Skill turns mundane objects into excellence. The juggler turns balls and pins into a magnificent performance; the chef turns flour and eggs and butter into a meal.
And while high quality tools (like $350 juggling balls or farm-raised duck eggs) may enhance the work of skilled and unskilled individuals alike, these are liable to be a distraction for the amateur, because tools aren’t the essence of skill; decisionmaking is. The master’s skill shines through even when his tools are wanting:
From the moment we grasp the tools of our trade, we’re offered a continuous stream of opportunities to decide what to do. The master handles these opportunities best, and nuanced and correct action flows from his fingertips, almost regardless of context and circumstance.
Within 60 seconds of engagement, the beginner makes one right decision in a domain, while the amateur makes 10 right decisions, and the master makes 100 or 1000 or more.
Skill as felt understanding
Skill is internally experienced as a felt understanding. To a juggler, a ball is not just a ball; to a master guitarist, the guitar is an entire world. Deep knowledge of something enriches our experience of it.
If we improve and sculpt this felt understanding, we improve our ability to make correct decisions in a given amount of time. We craft and refine ourselves towards the expression of an incredibly intricate ideal.

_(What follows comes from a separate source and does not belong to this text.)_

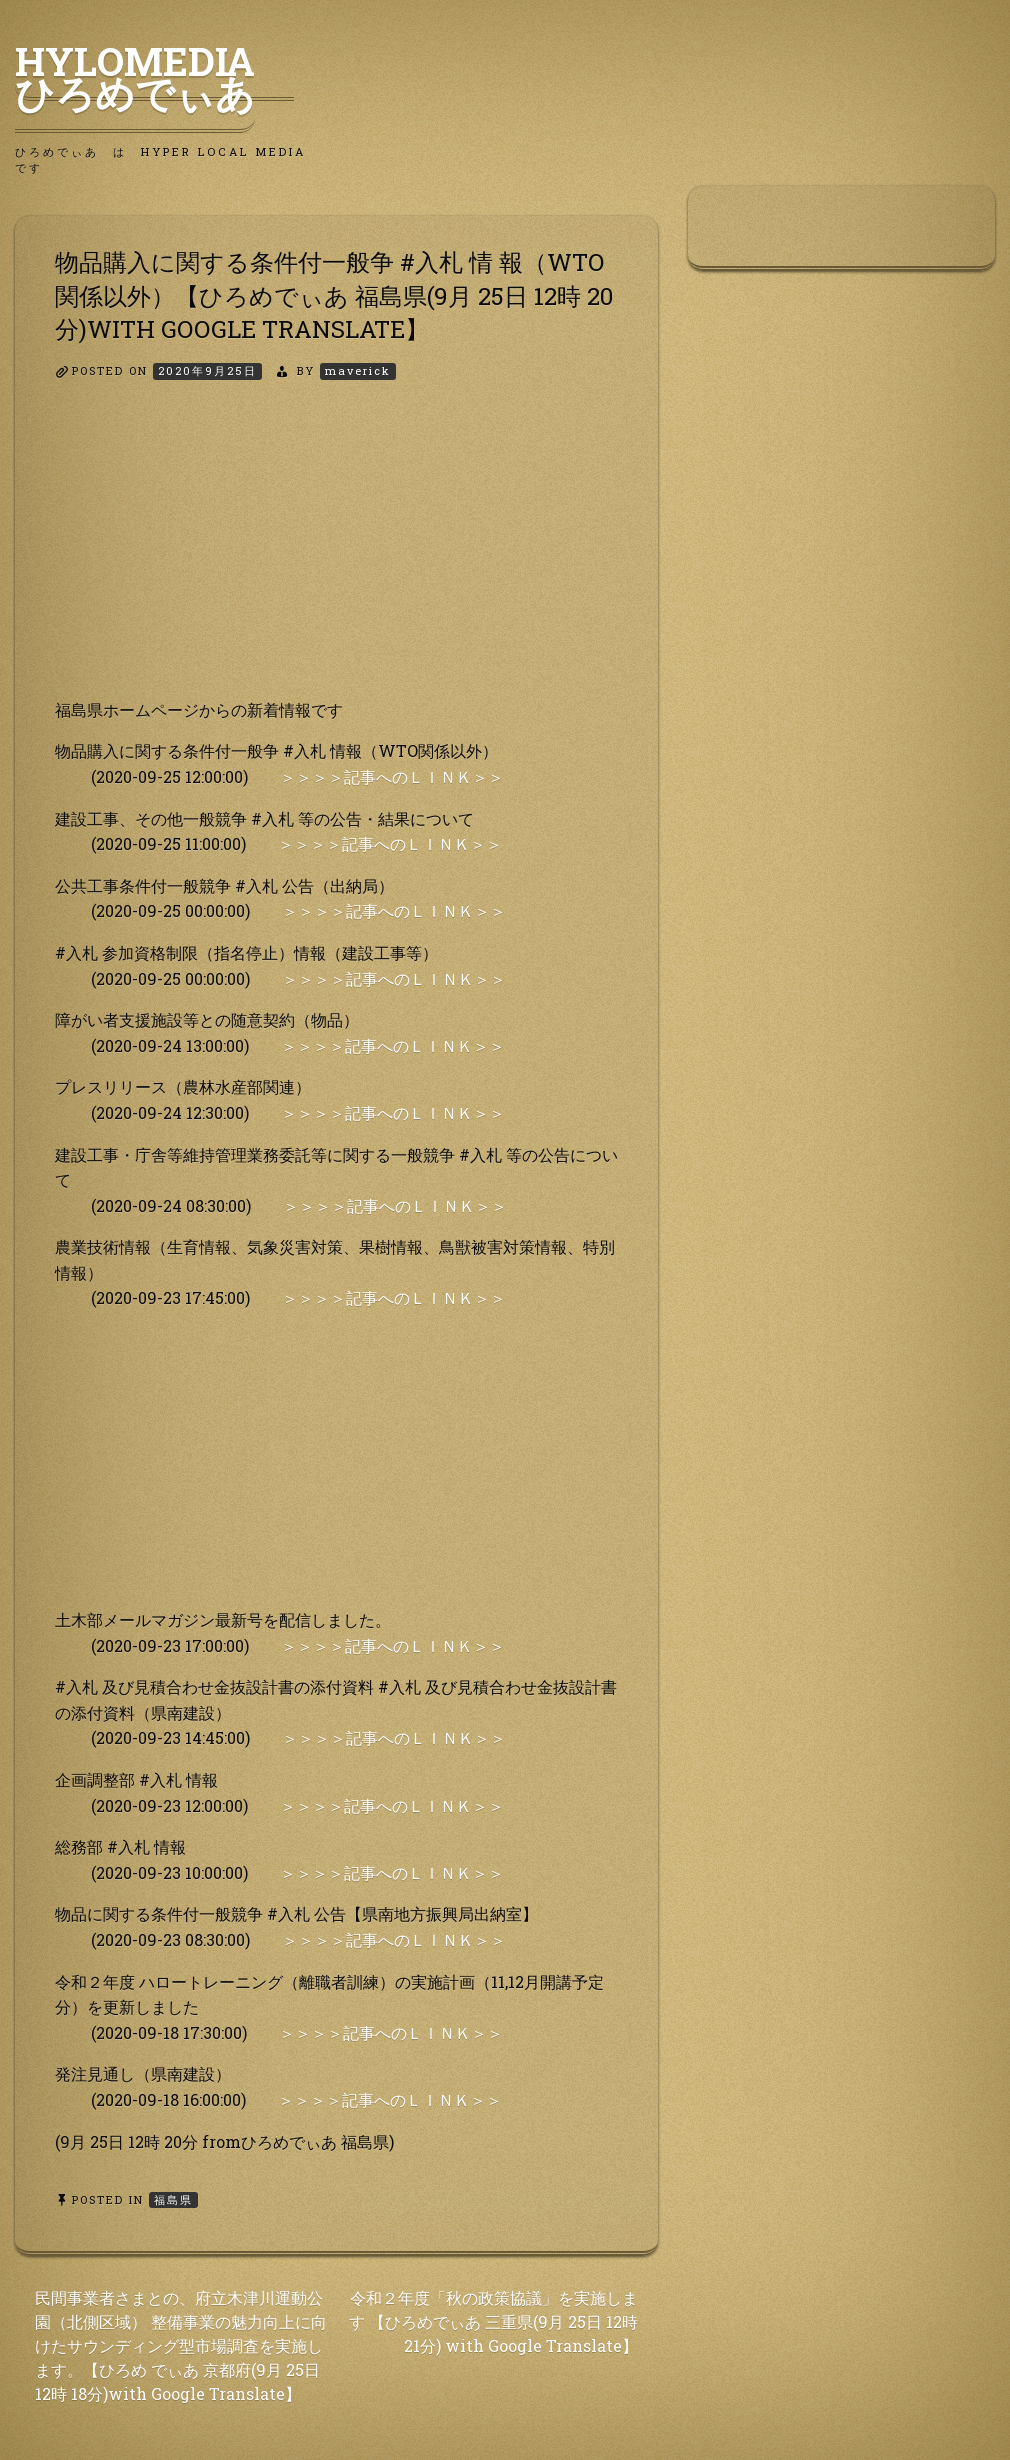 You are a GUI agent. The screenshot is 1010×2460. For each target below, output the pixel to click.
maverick (358, 370)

But at the beginning of the day, the clay of the mind is simple, shapeless, ugly. We must sculpt it towards a unique and patterned shape. To do this, we must know the clay accurately. We must become entirely committed to working the clay we have, not daydreaming about the clay we think we want.
We must sit for long moments with our natural, preexisting responses and reactions to the parts of reality we want to master. With attention to and engagement with those responses, we can shape them towards elegance and function.
With years of refinement, we might achieve mastery.
Essentially, what we are developing is taste. Refinement. Aesthetics. A responsive awareness of subtle things.
Developing taste
A person on track to mastery constantly asks about the objects in their domain: what do I like about this? What don’t I like about it? How do I feel when I touch and sense it? What is amusing or bizarre? What is annoying or gross? What is harrowing, and what is merely horrible? What is gently nourishing, and what is merely gentle?
How can I shape it? How does it shape me?
The person seeking mastery asks questions like these, whether their skill deals in paints, foods, laws, formulas, words, teams, scenes, biographies, philosophies, social structures, teachers, students, leaders, followers, children, allies, physical states, mental states, communications, maneuvers, plans, arguments, concepts…
The amateur spends enough time with the domain and their feelings about it to develop distinctions and responses to more and more of reality’s features. In time, these responses synthesize, principles emerge, and structure and imminent feeling become one.
It is for these reasons that I think of mastery-seekers as aspiring artists, or at least aesthetes. (They are not only this, but they are this.)
Mastery requires impeccably good taste.
(Distinguish the above from views on which the pursuit of truth is the pursuit of ‘objectivity’, or knowledge devoid of feeling or personal meaning. This is just a world-model without one’s goals running through it.)